◆ REQUIRED ACTION: Give every line of the listing word for word, beginning at the first and including the line with "autosleeve.com/__media__/js/netsol" as the last.

◆ RECORDS SUPPLIED:
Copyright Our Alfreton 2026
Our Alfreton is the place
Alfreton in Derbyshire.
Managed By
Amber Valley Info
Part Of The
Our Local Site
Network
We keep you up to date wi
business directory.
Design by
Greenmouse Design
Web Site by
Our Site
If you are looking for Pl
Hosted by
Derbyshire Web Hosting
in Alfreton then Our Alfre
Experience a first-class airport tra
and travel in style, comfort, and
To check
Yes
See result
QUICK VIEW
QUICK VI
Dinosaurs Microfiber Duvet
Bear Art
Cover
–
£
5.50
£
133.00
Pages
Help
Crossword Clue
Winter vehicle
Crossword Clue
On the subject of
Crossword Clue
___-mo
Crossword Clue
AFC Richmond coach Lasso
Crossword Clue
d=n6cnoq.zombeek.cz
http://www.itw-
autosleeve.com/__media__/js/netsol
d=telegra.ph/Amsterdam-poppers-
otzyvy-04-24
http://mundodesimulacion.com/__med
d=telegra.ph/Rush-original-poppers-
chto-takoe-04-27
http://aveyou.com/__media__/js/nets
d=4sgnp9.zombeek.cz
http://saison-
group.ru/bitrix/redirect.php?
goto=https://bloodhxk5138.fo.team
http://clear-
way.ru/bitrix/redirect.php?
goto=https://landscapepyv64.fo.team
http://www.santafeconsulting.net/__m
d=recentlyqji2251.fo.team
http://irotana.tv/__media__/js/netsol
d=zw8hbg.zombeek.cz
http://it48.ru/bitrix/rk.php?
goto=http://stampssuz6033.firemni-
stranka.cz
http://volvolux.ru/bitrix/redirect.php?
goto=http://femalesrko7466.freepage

◆ WRITTEN REPLY:
Copyright Our Alfreton 2026
Our Alfreton is the place
Alfreton in Derbyshire.
Managed By
Amber Valley Info
Part Of The
Our Local Site
Network
We keep you up to date wi
business directory.
Design by
Greenmouse Design
Web Site by
Our Site
If you are looking for Pl
Hosted by
Derbyshire Web Hosting
in Alfreton then Our Alfre
Experience a first-class airport tra
and travel in style, comfort, and
To check
Yes
See result
QUICK VIEW
QUICK VI
Dinosaurs Microfiber Duvet
Bear Art
Cover
–
£
5.50
£
133.00
Pages
Help
Crossword Clue
Winter vehicle
Crossword Clue
On the subject of
Crossword Clue
___-mo
Crossword Clue
AFC Richmond coach Lasso
Crossword Clue
d=n6cnoq.zombeek.cz
http://www.itw-
autosleeve.com/__media__/js/netsol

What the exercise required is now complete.